Stephen A. Smith, Host of ESPN's "First Take," hammered the Democratic Party and suggested he has "no choice" but to consider a run for president. "I have no choice, because I've had elected officials, and I'm not going to give their names, elected officials coming up to me. I've had folks who are pundits come up to me. I've had folks that got a lot of money, billionaires and others that have talked to me about exploratory committees and things of that nature. I'm not a politician. I've never had a desire to be a politician," Smith told ABC News' "This Week" co-anchor Jonathan Karl.
I hate that this is even a story. Are we as Americans so stupid that the only people who can win the “undecided” or “centrist” vote (read uninformed stupid people) are just TV personalities?
They’re prepping the next Cornel West, maybe, having adjusted their approach to someone who has additional mainstream appeal.
I have no idea, never heard of this guy and didn’t bother to read the story. That’s just the first theory that jumped into my head.
Maybe, but at least Cornel West is a legitimate intellectual who has actual political opinions, fringe as they may be. This dude is just some TV personality.

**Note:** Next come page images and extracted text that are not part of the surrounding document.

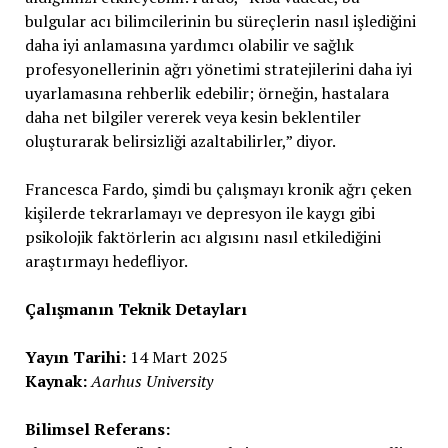
bulgular acı bilimcilerinin bu süreçlerin nasıl işlediğini
daha iyi anlamasına yardımcı olabilir ve sağlık
profesyonellerinin ağrı yönetimi stratejilerini daha iyi
uyarlamasına rehberlik edebilir; örneğin, hastalara
daha net bilgiler vererek veya kesin beklentiler
oluşturarak belirsizliği azaltabilirler,” diyor.
Francesca Fardo, şimdi bu çalışmayı kronik ağrı çeken
kişilerde tekrarlamayı ve depresyon ile kaygı gibi
psikolojik faktörlerin acı algısını nasıl etkilediğini
araştırmayı hedefliyor.
Çalışmanın Teknik Detayları
Yayın Tarihi:
14 Mart 2025
Kaynak:
Aarhus University
Bilimsel Referans: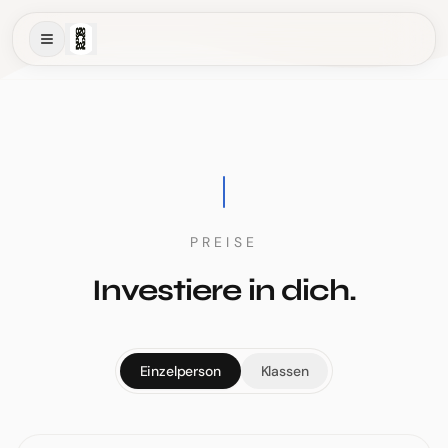
PREISE
Investiere in dich.
Einzelperson
Klassen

IDK. I asked one of the Cornel West boosters for why they supported him, and they linked me to a speech that was a mixture of incoherence, empty self-boosterism, and random things that pretty much everyone agrees with (“it’s a problem that there’s no much money in politics, the whole thing is corrupt” like yes dude I think we figured that out at this point).
Out of curiosity, I read some of “Race Matters” which I guess was part of what put him on the map originally, and I thought it was genius. The parts of it I happened to read just sampling it were honestly some of the best stuff on the issue I’ve ever read. One random example, he talked about the spread of cynicism and nihilism in the black community as a huge impact of these systemic problems, and then how it can compound a lot of the problems that they face and make it difficult to ever navigate their way out of it on an individual level. I have never heard anyone with a public voice talk about it the way he did, without then turning it around as a reason to blame the black community for their own problems (by pretending that it arose from nowhere, or because of racial reasons, as opposed to being an incredibly logical and natural reaction to the way they’re being treated by social and governmental systems). And, he basically said that it’s the black community’s problem to overcome that challenge, since it’s there and present, and there’s no one else who can come in from outside and solve it for them. Even though it’s not their fault.
So I do respect him intellectually (at least as of the point when he wrote that book). I don’t feel like the people who were boosting him as a spoiler candidate are even aware of any of that, though, and I think the reason they were promoting him are potentially pretty much the exact same reasons why some people might start promoting Smith.